I have only seen mention of Dymola on the website, so it is yet to be seen whether this will work under OpenModelica. The github link to the library is here.
ThermoPower¶
ThermoPower is for the dynamic modelling of thermal power plants with the purpose of studying control system strategies and architectures. It contains model a model of a gas turbine and a steam turbine.
It lists quite a number of papers including one on a solar supercritical CO2 brayton cycle by Casella and Colonna 2011.
It was developed primarily for Dymola. It has some reporting on the test failures under OpenModelica. The github repository is here.
Buildings¶
Buildings is used to model the thermal performance of buildings.
- ReaderTMY3
- Reads TMY3 weather data, including those supplied with EnergyPlus. It is a block component type that provides the data on ports to which other components can connect. An example is provided here. This example failed on an initial test with OpenModelica.
Other¶
ExternalMedia¶
ExternalMedia provides a framework for interfacing external fluid property code. It works with FluidProp and CoolProp, but has only been tested for OpenModelica on Windows (Dymola on Linux).
Modelling¶
DAEs¶
DAEs are a system of differential equations in one independent variable. In DAEs, the derivatives of some dependent variables might not explicitly appear.
The system of DAES can be converted to a system of ODEs (where the derivatives are explicit) by differentiating the equations with respect to the independent variable. The number of times they need to be differentiated to convert to a system of ODEs provides the index. To solve a system of DAEs they are typically first reduced to an index of 1 (often more efficient than fully converting to ODE and solving), although techniques for solving high index DAEs also exist. For more information see wolfram or wikipedia.

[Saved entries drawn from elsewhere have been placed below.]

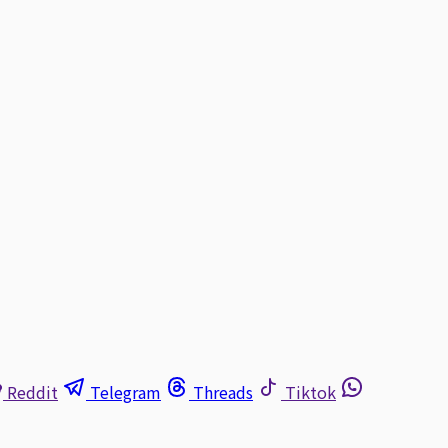
Reddit
Telegram
Threads
Tiktok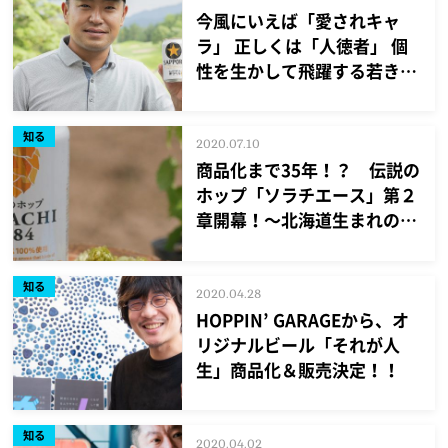
今風にいえば「愛されキャ
ラ」 正しくは「人徳者」 個
性を生かして飛躍する若き選
手会長
知る
2020.07.10
商品化まで35年！？ 伝説の
ホップ「ソラチエース」第２
章開幕！～北海道生まれの伝
説のホップ「ソラチエース」
の国内生産量拡大に向けた挑
知る
戦～
2020.04.28
HOPPIN’ GARAGEから、オ
リジナルビール「それが人
生」商品化＆販売決定！！
知る
2020.04.02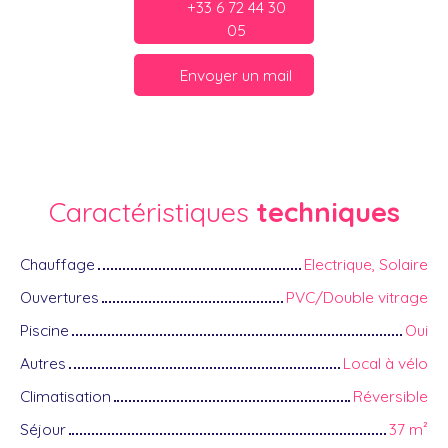
+33 6 72 44 30
05
Envoyer un mail
Caractéristiques
techniques
Chauffage
Electrique, Solaire
Ouvertures
PVC/Double vitrage
Piscine
Oui
Autres
Local à vélo
Climatisation
Réversible
Séjour
37
m²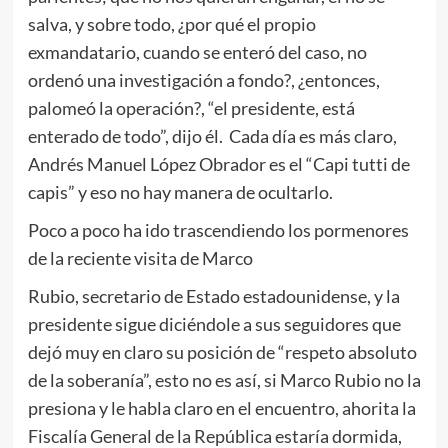
salva, y sobre todo, ¿por qué el propio
exmandatario, cuando se enteró del caso, no
ordenó una investigación a fondo?, ¿entonces,
palomeó la operación?, “el presidente, está
enterado de todo”, dijo él. Cada día es más claro,
Andrés Manuel López Obrador es el “Capi tutti de
capis” y eso no hay manera de ocultarlo.
Poco a poco ha ido trascendiendo los pormenores
de la reciente visita de Marco
Rubio, secretario de Estado estadounidense, y la
presidente sigue diciéndole a sus seguidores que
dejó muy en claro su posición de “respeto absoluto
de la soberanía”, esto no es así, si Marco Rubio no la
presiona y le habla claro en el encuentro, ahorita la
Fiscalía General de la República estaría dormida,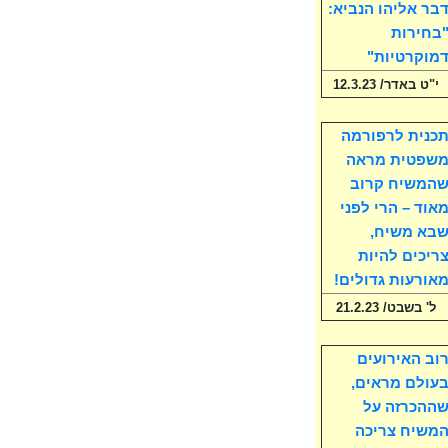
בר אליהו הנביא:
בחירות
מוקרטיות"
י"ט באדר/ 12.3.23
כנית לרפורמה
שפטית מראה
המשיח קרוב
אוד – הרי לפני
בא משיח,
ריכים להיות
אורעות גדולים!
ל' בשבט/ 21.2.23
וב האירועים
עולם מראים,
ההכרזה על
משיח צריכה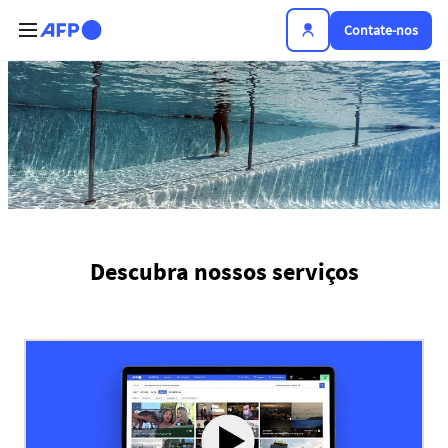
Passar para o conteúdo principal
Contate-nos
Notícias | AFP.com
Descubra nossos serviços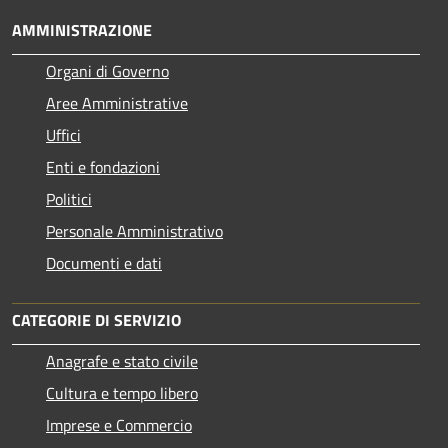
AMMINISTRAZIONE
Organi di Governo
Aree Amministrative
Uffici
Enti e fondazioni
Politici
Personale Amministrativo
Documenti e dati
CATEGORIE DI SERVIZIO
Anagrafe e stato civile
Cultura e tempo libero
Imprese e Commercio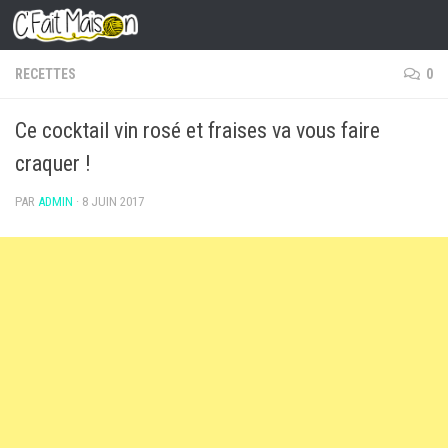
Skip to content
RECETTES
0
Ce cocktail vin rosé et fraises va vous faire
craquer !
PAR
ADMIN
·
8 JUIN 2017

The primary solver used by OpenModelica for solving index 1 or less DAEs is DASSL. Some information on the solver is provided here. Another popular DAE solver is IDA (which is derived from DASPK).
PDEs¶
OpenModelica can only solve DAEs or ODEs, so one of a number of different approximation methods will be required for any PDEs:
- Finite difference method
- Finite element method
- Finite volume method
- Weak form
Discrete Events¶
Have to make sure the number of equations is equal to the number of variables at all times.
Considerations¶
- From Modelica.Fluid documentation:
- “The resulting simulation performance however often strongly depends on the model structure and modeling assumptions made. In particular the direct connection of fluid volumes generally results in high-index DAEs for the pressures. The direct connection of flow models generally results in systems of implicit nonlinear algebraic equations.”